6 Limit add-on rollback

Another advancedsettings.xml tag that can be used is <packagefoldersize>. Kodi saves old copies of add-ons in case you ever need to revert to a previous version, in case there was a bug in the new version or the user did not like one of the changes. Old add-on packages don't normally take up a lot of space, and the default max size before Kodi starts deleting old packages is 200 megabytes. This setting is mainly to allow a user to increase the number of old versions saved, but it can be used to lower them.


Since this only saves 200MBs of data, it is generally not needed to change this setting.


If you have not made an advancedsettings.xml file before, see the example in the above section #Limit the size of cached images.

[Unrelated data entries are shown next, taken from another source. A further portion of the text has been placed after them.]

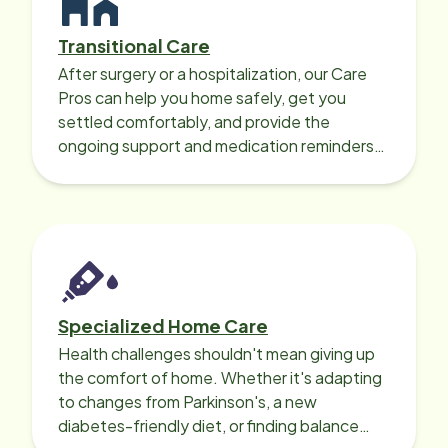
Transitional Care
After surgery or a hospitalization, our Care
Pros can help you home safely, get you
settled comfortably, and provide the
ongoing support and medication reminders
needed for a smooth recovery.
Specialized Home Care
Health challenges shouldn't mean giving up
the comfort of home. Whether it's adapting
to changes from Parkinson's, a new
diabetes-friendly diet, or finding balance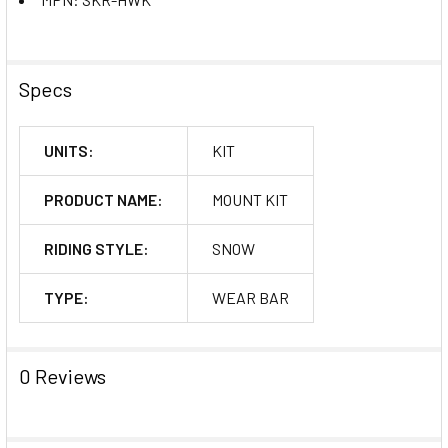
Specs
UNITS:
KIT
PRODUCT NAME:
MOUNT KIT
RIDING STYLE:
SNOW
TYPE:
WEAR BAR
0 Reviews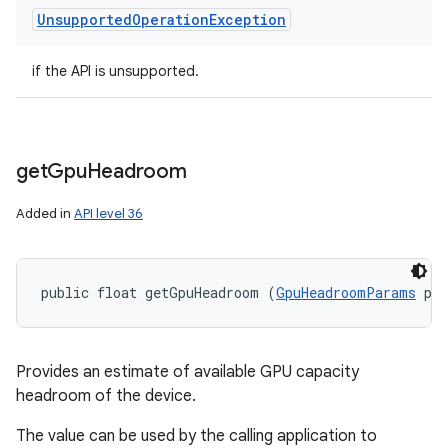
Unsupported
Operation
Exception
if the API is unsupported.
get
Gpu
Headroom
Added in
API level 36
public float getGpuHeadroom (
GpuHeadroomParams
 pa
Provides an estimate of available GPU capacity
headroom of the device.
The value can be used by the calling application to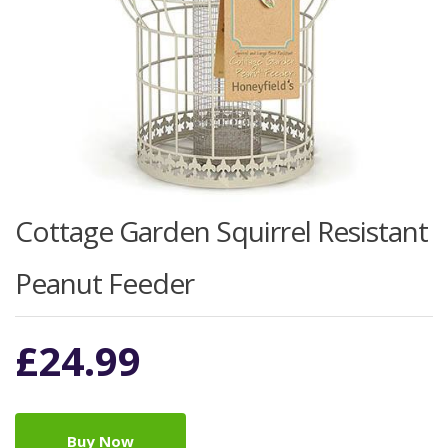
Cottage Garden Squirrel Resistant
Peanut Feeder
£
24.99
Buy Now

Note: If you have an existing advancedsettings.xml file, make sure the <packagefoldersize></packagefoldersize> tags are between the main <advancedsettings></advancedsettings> tags.

<advancedsettings>
  <packagefoldersize>200</packagefoldersize> <!-- The amount in megabytes of packages saved from previous add-on installs. -->
</advancedsettings>

7 Android: moving all settings to another drive/location

Kodi for Android devices can move all of the settings and userdata files from their default location to another drive or even a network share. This is great for devices that have a limited amount of internal memory, but have an SD card slot or USB drive available.